朝日が昇り始め、平原を金色に染めている。朝の冷たい空気が馬車の窓越しに感じられる。


「今日はいい天気になりそうだね」ティナが猫耳を揺らしながら景色を眺める。


「ハイ、朝日は毎日違った美しさがありますね」小鈴も同意する。


彼女の三本の尾が優雅に揺れている。王都に近づくにつれ、道は徐々に整備されていった。石畳が敷かれた部分も増えてきて、馬車の揺れも減ってきた。


「この辺りまで来ると、もうほとんど安全ですね」小鈴が周囲を見回しながら言う。


「そうだな、盗賊や魔物もほぼ出ないだろう」ライルさんが付け加える。


「ただ、油断は禁物だ」アーレスさんが珍しく口を開く。
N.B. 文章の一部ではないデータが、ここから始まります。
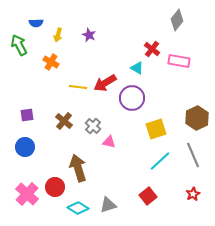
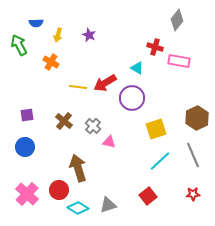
red cross: moved 3 px right, 2 px up; rotated 21 degrees counterclockwise
red circle: moved 4 px right, 3 px down
red star: rotated 24 degrees clockwise
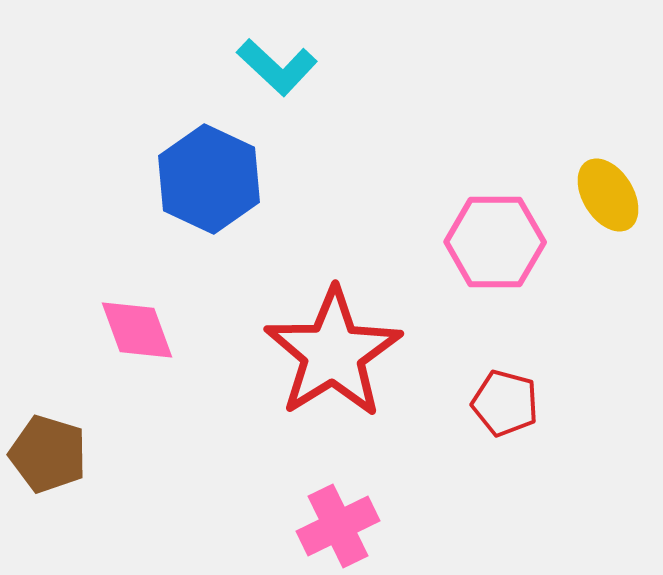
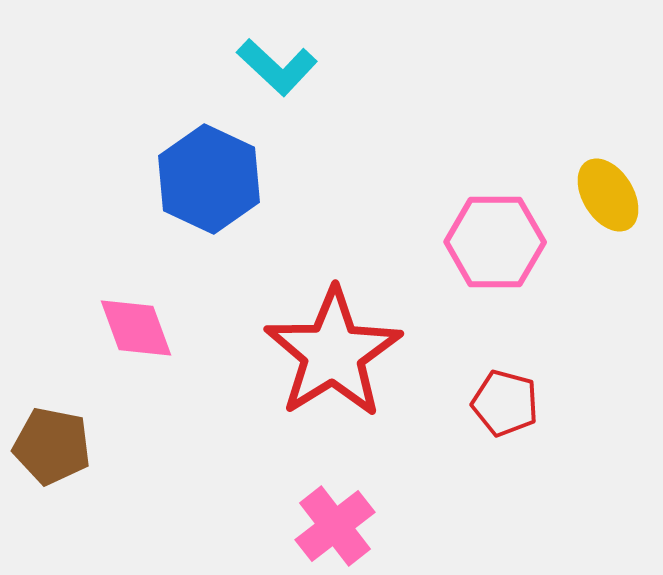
pink diamond: moved 1 px left, 2 px up
brown pentagon: moved 4 px right, 8 px up; rotated 6 degrees counterclockwise
pink cross: moved 3 px left; rotated 12 degrees counterclockwise
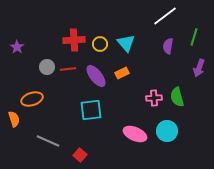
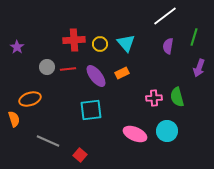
orange ellipse: moved 2 px left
その言葉に俺たちは改めて気を引き締めた。川沿いの村に到着したのは昼前のことだった。規模は昨日の村より大きく、商人や旅人の姿も多く見られる。


「ここで昼食にしよう」ライルさんが提案した。「川魚を使った料理が有名らしい」


「お魚!いいね!」ティナが目を輝かせる。


「私も楽しみです」小鈴も同意する。


川辺にある食堂で昼食を取ることにした。俺たち三人は席に着き、料理を待つ間、メニューを見て話し合った。


「なにがあるのかな〜?私魚のソテーがいいかも!」


「ハイ、それもいいですね。私はスープにしようかと思います」


「俺は両方頼んでシェアするか」


そう決めると、店の主人に注文をした。待っている間、ティナと小鈴は窓の外の景色を眺めていた。川面に反射する陽光がキラキラと輝き、風が心地よい。
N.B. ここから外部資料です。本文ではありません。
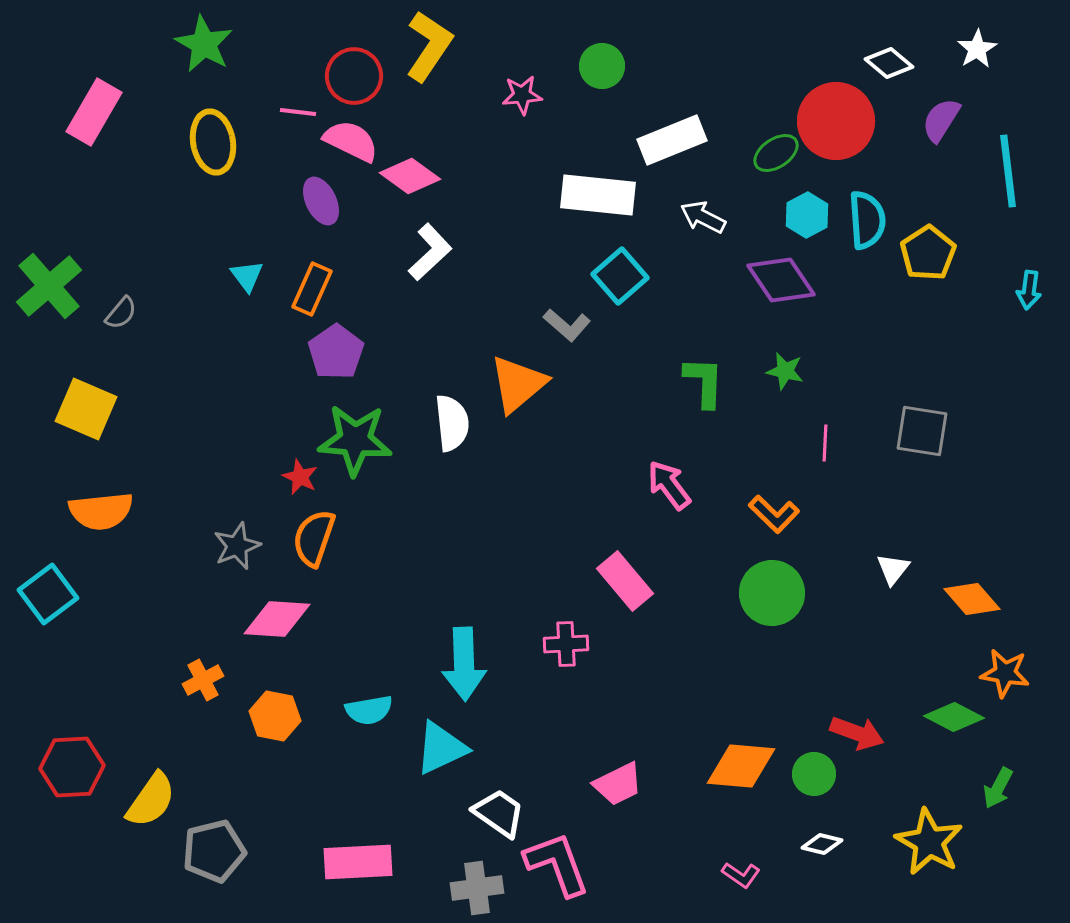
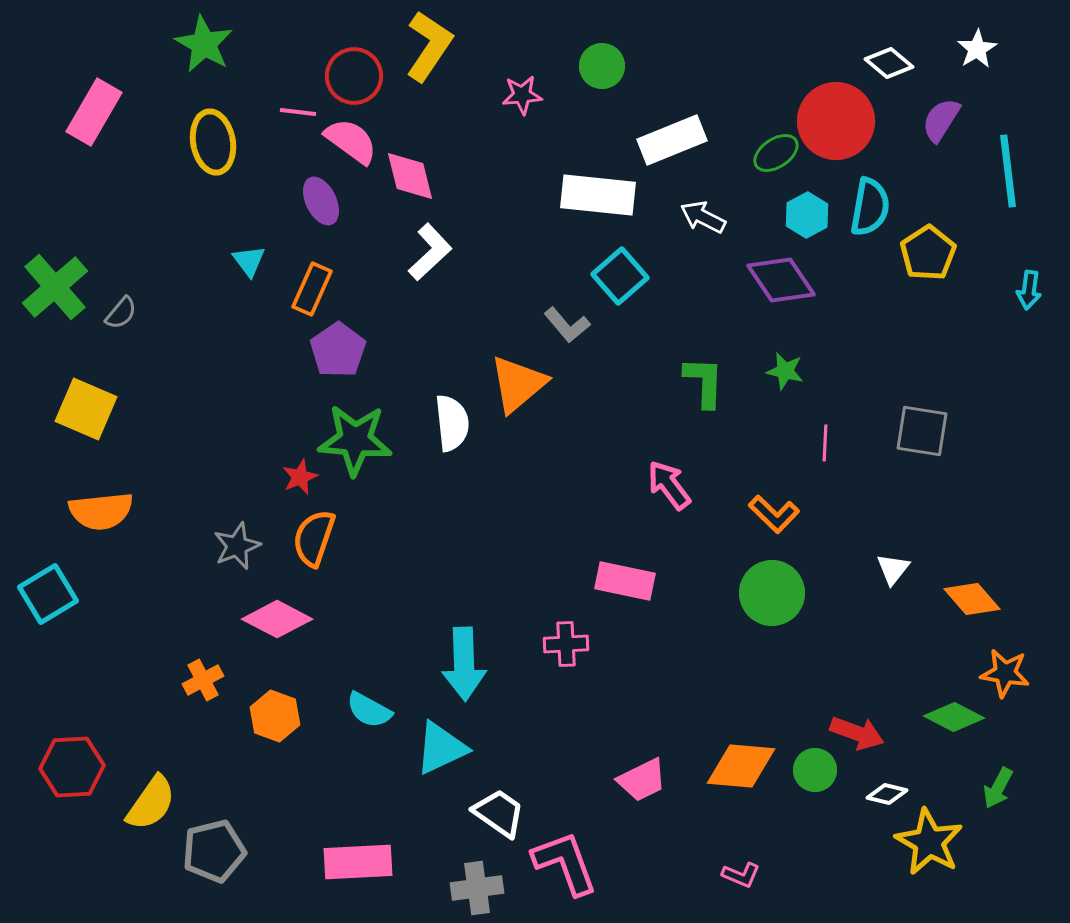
pink semicircle at (351, 141): rotated 10 degrees clockwise
pink diamond at (410, 176): rotated 40 degrees clockwise
cyan semicircle at (867, 220): moved 3 px right, 13 px up; rotated 14 degrees clockwise
cyan triangle at (247, 276): moved 2 px right, 15 px up
green cross at (49, 286): moved 6 px right, 1 px down
gray L-shape at (567, 325): rotated 9 degrees clockwise
purple pentagon at (336, 352): moved 2 px right, 2 px up
red star at (300, 477): rotated 24 degrees clockwise
pink rectangle at (625, 581): rotated 38 degrees counterclockwise
cyan square at (48, 594): rotated 6 degrees clockwise
pink diamond at (277, 619): rotated 24 degrees clockwise
cyan semicircle at (369, 710): rotated 39 degrees clockwise
orange hexagon at (275, 716): rotated 9 degrees clockwise
green circle at (814, 774): moved 1 px right, 4 px up
pink trapezoid at (618, 784): moved 24 px right, 4 px up
yellow semicircle at (151, 800): moved 3 px down
white diamond at (822, 844): moved 65 px right, 50 px up
pink L-shape at (557, 864): moved 8 px right, 1 px up
pink L-shape at (741, 875): rotated 12 degrees counterclockwise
「ねえ、この調子で行けば明日には王都に着きそうだね」ティナが言う。


「ハイ、でも最後まで気を抜かないようにしましょうね」小鈴が穏やかに答える。


料理が運ばれてきて、三人で美味しく食べた後、再び馬車に戻った。午後は予定通り順調に進み、夕暮れ時には川沿いの村の宿で一泊することになった。宿屋の部屋は広く、窓からは川が見える。


「いい景色だね」ティナが窓際に寄りかかる。


「ハイ、川の流れを見ていると落ち着きますね」小鈴も隣に立つ。


「明日はいよいよ王都か・・・」俺は感慨深げに呟いた。


明日はついに王都に到着する予定だ。今までの疲れもあり、俺たちは早めに休むことにした。